Thanks for all your comments on boots on the hill. The main point was to remind folks that they need to check there soles to ensure the tread is still good. There were many comments that a lot of folk use approach shoes on the hill. I do at times but again it’s worth checking your soles for grip! When Approach shoes came out I used a pair on the Rum ridge they were great but I trashed them. Nowadays they are better and as I broke my ankle many years ago I prefer to protect my ankles a bit more. It’s personal preference in the end.
Running shoes. They are designed for the hill with big tread. Many are taking this up and loving the freedom they give. There are so many brands now on the market in my day your choice was limited to Walsh’s and I did some superb days on the long hill like Tranters Round when I was fit. These were wonderful days as you could go light and felt at one with the mountains. Unfortunately my running days are over and I still miss that freedom.

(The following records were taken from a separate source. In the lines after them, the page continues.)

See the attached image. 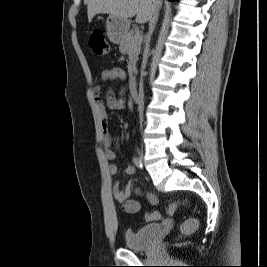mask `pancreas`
Segmentation results:
<instances>
[{
    "instance_id": "obj_1",
    "label": "pancreas",
    "mask_w": 267,
    "mask_h": 267,
    "mask_svg": "<svg viewBox=\"0 0 267 267\" xmlns=\"http://www.w3.org/2000/svg\"><path fill=\"white\" fill-rule=\"evenodd\" d=\"M136 31L130 30L127 32L120 41L119 50L123 54L129 55L128 72L130 77H132L133 72L136 71L135 65L138 59V55L141 49V42L136 39Z\"/></svg>"
}]
</instances>
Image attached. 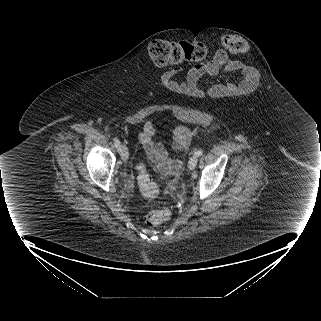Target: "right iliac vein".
<instances>
[{
    "instance_id": "right-iliac-vein-1",
    "label": "right iliac vein",
    "mask_w": 321,
    "mask_h": 321,
    "mask_svg": "<svg viewBox=\"0 0 321 321\" xmlns=\"http://www.w3.org/2000/svg\"><path fill=\"white\" fill-rule=\"evenodd\" d=\"M120 155H121L122 160L124 162H126L127 159H128L129 154H128V149H127L125 144H122L121 147H120Z\"/></svg>"
}]
</instances>
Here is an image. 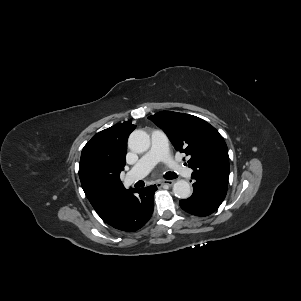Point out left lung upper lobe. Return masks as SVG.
I'll return each mask as SVG.
<instances>
[{
	"instance_id": "1",
	"label": "left lung upper lobe",
	"mask_w": 301,
	"mask_h": 301,
	"mask_svg": "<svg viewBox=\"0 0 301 301\" xmlns=\"http://www.w3.org/2000/svg\"><path fill=\"white\" fill-rule=\"evenodd\" d=\"M163 129L175 149L190 156L192 176L228 186L229 156L223 137L205 120L193 115L162 111L148 117Z\"/></svg>"
}]
</instances>
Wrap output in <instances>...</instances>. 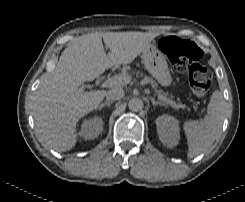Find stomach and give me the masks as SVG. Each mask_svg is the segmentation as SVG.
Wrapping results in <instances>:
<instances>
[{
	"label": "stomach",
	"mask_w": 245,
	"mask_h": 202,
	"mask_svg": "<svg viewBox=\"0 0 245 202\" xmlns=\"http://www.w3.org/2000/svg\"><path fill=\"white\" fill-rule=\"evenodd\" d=\"M142 59L147 71L163 86L171 85L173 79L164 54L157 46L150 44L143 52Z\"/></svg>",
	"instance_id": "obj_1"
}]
</instances>
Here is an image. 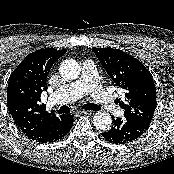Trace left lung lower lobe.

My friend Adrian on All things Cullin gives some great advice on footwear what to wear on the Skye Ridge. A unique test of footwear? Please have a look at “All things Cullin” on Face book
Comment : These days I don’t wear mountain boots but do wear wellies with vibram soles. When they get worn down I get them resoled here, https://lancashiresportsrepairs.co.uk/
I think it’s good value! A few folk that I trust said they often used Approach shoes on the hill any more information, advice comments would be great?
The point of my ramblings were to have a look at the soles of your boots approach shoes, running shoes. Many of us have been walking low level during the Covid restrictions. Boots approach shoes have been hammered as we walk in different places. So please have a look at your soles.